Yesterday, I was rereading some of Robert Anton Wilson‘s Illuminati books, including “Right Where You Are Sitting Now”.
This book was published in 1982. There are some great quotes, like:
By 1983, the computer industry will probably be the number one money-making industry in the world.
The major battle of the 1980s will be over the control of microprocessors. the techno-managerial elite, the ACLU and those scientists who are true to the spirit of science will unite to attempt to accelerate the flow of information with these marvelous great tools. All conspiracies, and scientists working for conspiracies, will attempt censorship, blockage, legal restrictions… how much freedom of electronic ‘speech’ we are allowed in the next ten years will determine whether conspiracy or the Bill of Rights is going to dominate our future.
RAW’s books are great fun and somewhat alarming if you take that sort of thing seriously, which I usually don’t.
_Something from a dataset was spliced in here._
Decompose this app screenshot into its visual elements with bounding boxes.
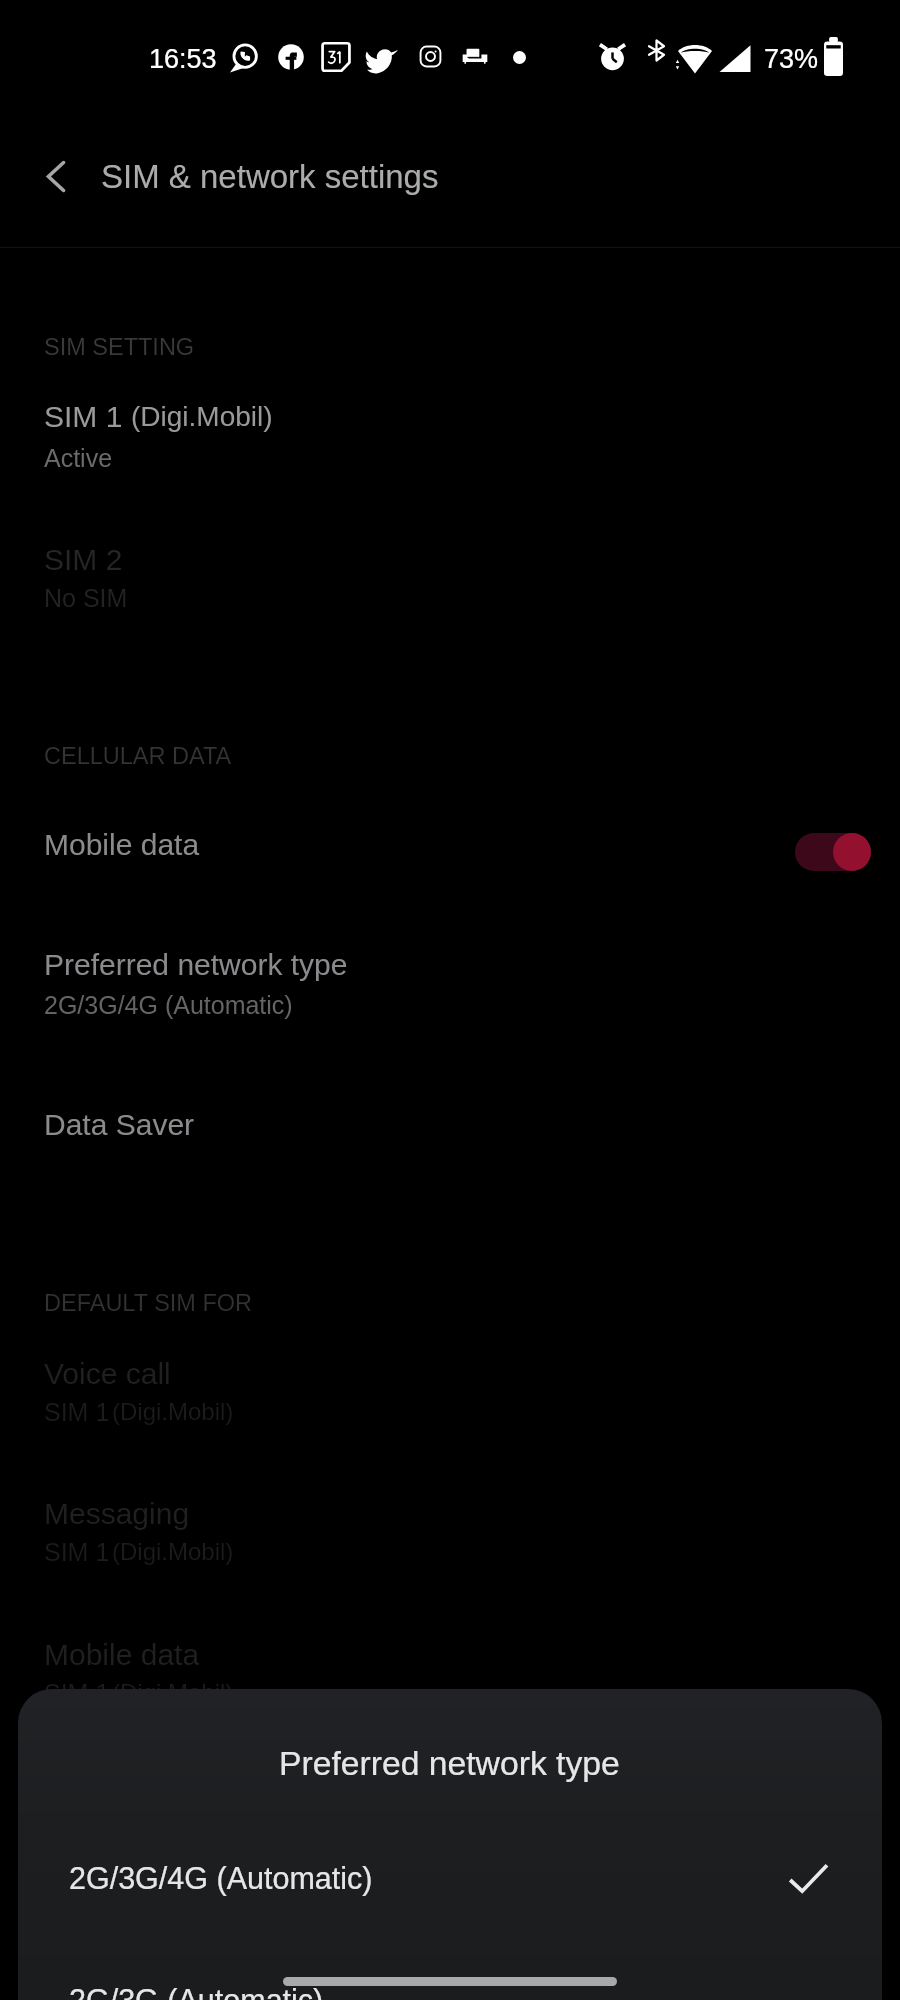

However, every now and then some sort of synchronicity happens; today, Cory Doctorow’s Boing Boing referred to the strange case of the scary vanishing logo of a certain government agency.
The eye-in-the-pyramid in that logo is, of course, the standard symbol used by RAW’s Illuminatis… one wonders who dreamed that one up; either a secret conspiracy buff, or someone completely naïve and uninformed about the implications. Either way, it’s scary.